What David Thaler of the University of Basel in Switzerland said about a scientific study he co-authored — and that was just published by journal Human Evolution — underscores how shocking his findings were even to him.
"This conclusion is very surprising," he told Agence France-Presse, "and I fought against it as hard as I could."
What's so surprising?
Thaler and his co-author Mark Stoeckle of the Rockefeller University in New York discovered that nine out of 10 species on Earth today, including humans, came into being at roughly the same time — 100,000 to 200,000 years ago, AFP reported.
In other words, 90 percent of animal life — genetically speaking — is about the same age, the outlet noted.
Furthermore, the pair's study turns on its head the long-held notion that species with large populations spread over the globe — again, humans, for example — will become more genetically diverse over time, AFP said.
But Stoeckle told the outlet that's not the case, noting that animal genetic diversity is generally "about the same."
It's all in DNA 'barcodes'
The scientists analyzed DNA "barcodes" across 100,000 species and found a sign that showed almost all animals emerged about the same time as humans, AFP reported.
More from the outlet:
What they saw was a lack of variation in so-called "neutral" mutations, which are the slight changes in DNA across generations that neither help nor hurt an individual's chances of survival.
In other words, they were irrelevant in terms of the natural and sexual drivers of evolution.
How similar or not these "neutral" mutations are to each other is like tree rings — they reveal the approximate age of a species.
Which brings us back to our question: why did the overwhelming majority of species in existence today emerge at about the same time?
Some theories are offered (but not the one you're probably thinking)
Jesse Ausubel, director of the Program for the Human Environment at the Rockefeller University, told AFP that environmental trauma is one possibility.
"Viruses, ice ages, successful new competitors, loss of prey — all these may cause periods when the population of an animal drops sharply," he told the outlet in reference to the study. "In these periods, it is easier for a genetic innovation to sweep the population and contribute to the emergence of a new species."
Stoeckle offered to AFP that "the simplest interpretation is that life is always evolving.

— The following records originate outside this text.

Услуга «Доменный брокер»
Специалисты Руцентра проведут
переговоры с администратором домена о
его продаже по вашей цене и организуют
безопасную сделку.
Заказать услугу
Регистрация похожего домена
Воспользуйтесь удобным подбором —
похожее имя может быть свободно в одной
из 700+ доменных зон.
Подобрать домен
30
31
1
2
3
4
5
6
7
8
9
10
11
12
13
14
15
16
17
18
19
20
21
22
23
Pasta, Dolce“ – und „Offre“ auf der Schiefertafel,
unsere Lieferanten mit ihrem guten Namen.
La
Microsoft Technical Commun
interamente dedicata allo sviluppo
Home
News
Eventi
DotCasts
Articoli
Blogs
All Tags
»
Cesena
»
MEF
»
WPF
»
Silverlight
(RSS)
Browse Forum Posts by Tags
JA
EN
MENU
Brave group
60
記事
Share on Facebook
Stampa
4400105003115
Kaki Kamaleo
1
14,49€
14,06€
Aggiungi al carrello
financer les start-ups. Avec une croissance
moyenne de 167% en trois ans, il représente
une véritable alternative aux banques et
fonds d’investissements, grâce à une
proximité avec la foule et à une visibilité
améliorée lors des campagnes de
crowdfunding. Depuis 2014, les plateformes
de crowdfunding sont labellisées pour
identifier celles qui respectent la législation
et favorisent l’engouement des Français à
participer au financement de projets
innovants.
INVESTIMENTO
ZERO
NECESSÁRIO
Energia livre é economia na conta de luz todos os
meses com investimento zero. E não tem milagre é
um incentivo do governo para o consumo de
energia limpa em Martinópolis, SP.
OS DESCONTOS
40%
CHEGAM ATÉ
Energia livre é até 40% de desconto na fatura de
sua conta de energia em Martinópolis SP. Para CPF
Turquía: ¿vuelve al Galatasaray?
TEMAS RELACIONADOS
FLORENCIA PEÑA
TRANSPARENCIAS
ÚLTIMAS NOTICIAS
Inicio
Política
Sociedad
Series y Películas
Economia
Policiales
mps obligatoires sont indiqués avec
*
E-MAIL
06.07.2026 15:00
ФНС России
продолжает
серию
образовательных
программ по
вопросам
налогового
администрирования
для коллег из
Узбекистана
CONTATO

It is more likely that — at all times in evolution — the animals alive at that point arose relatively recently."
More from the outlet:
In this view, a species only lasts a certain amount of time before it either evolves into something new or goes extinct.
And yet — another unexpected finding from the study — species have very clear genetic boundaries, and there's nothing much in between.
"If individuals are stars, then species are galaxies," said Thaler. "They are compact clusters in the vastness of empty sequence space."
The absence of "in-between" species is something that also perplexed Darwin, he said.